Transcribed page contents

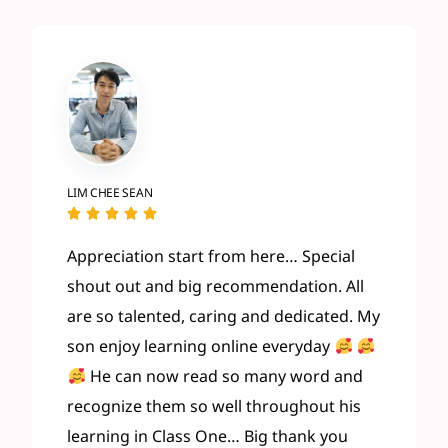
LIM CHEE SEAN





Appreciation start from here… Special
shout out and big recommendation. All
are so talented, caring and dedicated. My
son enjoy learning online everyday
He can now read so many word and
recognize them so well throughout his
learning in Class One
… Big thank you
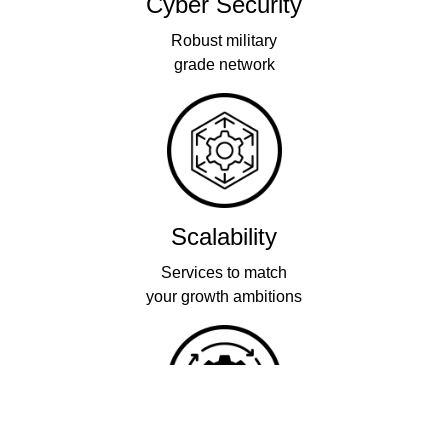
Cyber Security
Robust military
grade network
Scalability
Services to match
your growth ambitions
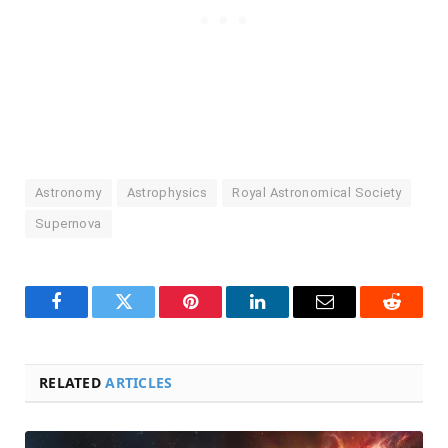
Astronomy
Astrophysics
Royal Astronomical Society
Supernova
Facebook
Twitter
Pinterest
LinkedIn
Email
Reddit
RELATED
ARTICLES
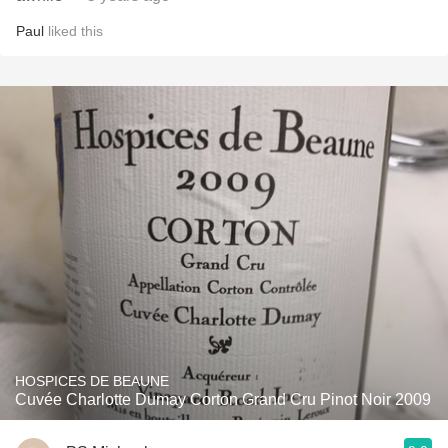
Paul
liked this
HOSPICES DE BEAUNE
Cuvée Charlotte Dumay Corton Grand Cru Pinot Noir 2009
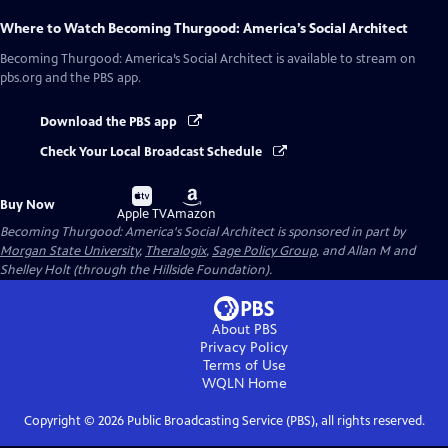
Where to Watch
Becoming Thurgood: America’s Social Architect
Becoming Thurgood: America’s Social Architect
is available to stream on
pbs.org and the PBS app.
Download the PBS app
Check Your Local Broadcast Schedule
Buy
Buy
Buy Now
on
on
Apple TV
Amazon
Becoming Thurgood: America's Social Architect is sponsored in part by
Morgan State University
,
Theralogix
,
Sage Policy Group
, and Allan M and
Shelley Holt (through the Hillside Foundation).
About PBS
Privacy Policy
Terms of Use
WQLN
Home
Copyright ©
2026
Public Broadcasting Service (PBS), all rights reserved.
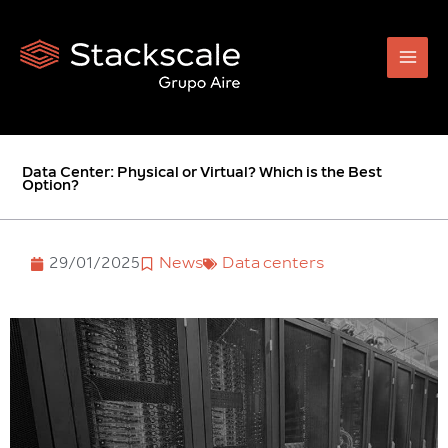
Skip
to
content
Data Center: Physical or Virtual? Which is the Best
Option?
29/01/2025
News
Data centers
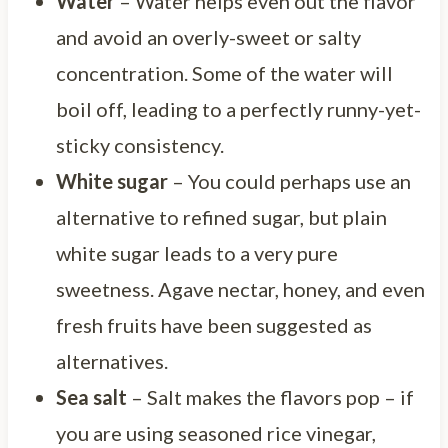
Water
– Water helps even out the flavor
and avoid an overly-sweet or salty
concentration. Some of the water will
boil off, leading to a perfectly runny-yet-
sticky consistency.
White sugar
– You could perhaps use an
alternative to refined sugar, but plain
white sugar leads to a very pure
sweetness. Agave nectar, honey, and even
fresh fruits have been suggested as
alternatives.
Sea salt
– Salt makes the flavors pop – if
you are using seasoned rice vinegar,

[WHAT IS NEEDED]
Transcribe all entries above exactly. Drop the pictures.

[EXERCISE OUTPUT]
LIM CHEE SEAN





Appreciation start from here… Special
shout out and big recommendation. All
are so talented, caring and dedicated. My
son enjoy learning online everyday
He can now read so many word and
recognize them so well throughout his
learning in Class One
… Big thank you
Cyber Security
Robust military
grade network
Scalability
Services to match
your growth ambitions
Astronomy
Astrophysics
Royal Astronomical Society
Supernova
Facebook
Twitter
Pinterest
LinkedIn
Email
Reddit
RELATED
ARTICLES
Paul
liked this
HOSPICES DE BEAUNE
Cuvée Charlotte Dumay Corton Grand Cru Pinot Noir 2009
Where to Watch
Becoming Thurgood: America’s Social Architect
Becoming Thurgood: America’s Social Architect
is available to stream on
pbs.org and the PBS app.
Download the PBS app
Check Your Local Broadcast Schedule
Buy
Buy
Buy Now
on
on
Apple TV
Amazon
Becoming Thurgood: America's Social Architect is sponsored in part by
Morgan State University
,
Theralogix
,
Sage Policy Group
, and Allan M and
Shelley Holt (through the Hillside Foundation).
About PBS
Privacy Policy
Terms of Use
WQLN
Home
Copyright ©
2026
Public Broadcasting Service (PBS), all rights reserved.
Skip
to
content
Data Center: Physical or Virtual? Which is the Best
Option?
29/01/2025
News
Data centers
Water
– Water helps even out the flavor
and avoid an overly-sweet or salty
concentration. Some of the water will
boil off, leading to a perfectly runny-yet-
sticky consistency.
White sugar
– You could perhaps use an
alternative to refined sugar, but plain
white sugar leads to a very pure
sweetness. Agave nectar, honey, and even
fresh fruits have been suggested as
alternatives.
Sea salt
– Salt makes the flavors pop – if
you are using seasoned rice vinegar,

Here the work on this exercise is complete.